When the operator has seen or felt a tick 20 in the hair or fur of the host 
22, he or she grasps the implements' handles 104 and 204 with one hand, 
opens said handles which opens the jaws 106 and 206, and thrusts the jaw 
tips 108 and 208 into the hair 24 toward the tick 20, moving the jaws 106 
and 206 by sight or feel until their open edges 110 and 210 lie on each 
side of the target tick 20. The operator nestles the bevelled undersides 
109 and 209 of jaws 106 and 206 against the host's skin 22 while squeezing 
the handles 104 and 204, making the mutually opposed jaw edges 110 and 210 
close around the tick 20 in the vicinity of its neck, thus forcing its 
posterior to become lodged in cradle 4. These opening and closing actions 
occur in a way that is immediately responsive and accurately controlled 
with minimal effort on the part of the operator, while at all times 
allowing the target tick 20 to remain in full view as much as the host's 
hair will permit. Then the operator, holding the jaws 106 and 206 closed, 
gently but firmly pulls the handles 104 and 204 directly away from the 
host 22 and in so doing retracts the imbedded head of the tick 20 from the 
host's skin 22, during which time any hair 24 around the wound passes 
freely through the gap 1 between the jaw edges 110 and 210 of the jaws 106 
and 206. After the implement is free of the host, the user continues to 
hold the handles 104 and 204 closed while transporting the tick 20 in the 
cradle 4 to its place of disposal.

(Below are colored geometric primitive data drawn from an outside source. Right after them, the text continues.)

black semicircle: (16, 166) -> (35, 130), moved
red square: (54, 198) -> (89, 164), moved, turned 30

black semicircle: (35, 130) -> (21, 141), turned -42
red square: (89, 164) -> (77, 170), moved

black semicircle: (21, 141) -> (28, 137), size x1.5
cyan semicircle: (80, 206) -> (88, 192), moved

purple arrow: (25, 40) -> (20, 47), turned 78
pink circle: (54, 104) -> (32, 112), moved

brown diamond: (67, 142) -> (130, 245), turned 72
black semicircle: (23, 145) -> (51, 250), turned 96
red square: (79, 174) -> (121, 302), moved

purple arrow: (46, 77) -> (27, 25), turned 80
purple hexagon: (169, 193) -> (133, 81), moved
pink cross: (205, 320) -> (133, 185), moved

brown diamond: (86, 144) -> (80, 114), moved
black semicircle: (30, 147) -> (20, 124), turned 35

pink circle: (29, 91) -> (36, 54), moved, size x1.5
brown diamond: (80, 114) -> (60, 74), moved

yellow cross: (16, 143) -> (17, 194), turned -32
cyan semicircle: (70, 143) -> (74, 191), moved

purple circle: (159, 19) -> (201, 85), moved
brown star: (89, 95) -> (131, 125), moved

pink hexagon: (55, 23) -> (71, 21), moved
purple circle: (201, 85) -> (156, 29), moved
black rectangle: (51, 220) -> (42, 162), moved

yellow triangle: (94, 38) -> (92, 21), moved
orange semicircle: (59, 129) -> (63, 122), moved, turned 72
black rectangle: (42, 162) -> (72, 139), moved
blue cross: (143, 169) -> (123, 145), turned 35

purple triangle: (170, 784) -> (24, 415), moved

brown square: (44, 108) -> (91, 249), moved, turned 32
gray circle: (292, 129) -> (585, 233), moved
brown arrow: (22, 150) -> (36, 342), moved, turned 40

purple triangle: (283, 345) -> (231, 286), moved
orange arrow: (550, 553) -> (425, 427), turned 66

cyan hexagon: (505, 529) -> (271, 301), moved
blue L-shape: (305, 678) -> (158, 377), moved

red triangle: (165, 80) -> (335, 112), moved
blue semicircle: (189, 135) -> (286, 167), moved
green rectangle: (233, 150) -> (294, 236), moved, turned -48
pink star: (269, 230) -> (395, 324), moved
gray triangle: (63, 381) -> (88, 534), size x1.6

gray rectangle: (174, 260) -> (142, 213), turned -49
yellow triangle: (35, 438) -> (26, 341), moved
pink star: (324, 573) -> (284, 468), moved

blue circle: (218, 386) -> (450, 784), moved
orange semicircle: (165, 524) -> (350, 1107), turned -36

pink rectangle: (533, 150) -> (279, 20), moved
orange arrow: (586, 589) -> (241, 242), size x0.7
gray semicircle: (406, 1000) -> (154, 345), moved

After the tick's disposal, all surfaces 
of the jaws 106 and 206 can be cleaned in normally soapy water. 
As is apparent from the foregoing specification, the invention provides a 
novel and greatly improved method of removing ticks from humans and 
animals. Furthermore, using the invention requires only one hand, allowing 
the user's other hand to remain free to calm the host, manipulate the 
flesh around a located parasite for easier removal, and maintain location 
of the wound while the removing hand holds the parasite up for inspection 
and subsequently lays it aside. Finally, the invention does not obstruct 
one's view of the tick while being used, prevents the parasite from being 
touched, can be cleaned after use, is simply constructed with a minimum of 
parts, and requires no additionally connected parts or equipment. 
Although the invention has been described in a preferred form with a 
certain degree of particularity, it is understood that the present 
disclosure of this preferred embodiment has been made only by way of 
example, and that numerous changes in construction details and the 
combination and arrangement of its various parts may be resorted to 
without departing from the spirit and scope of the invention as 
hereinafter claimed; and it is intended that the patent shall cover, by 
suitable expression in the appended claims, whatever features of 
patentable novelty that exist in the invention disclosed.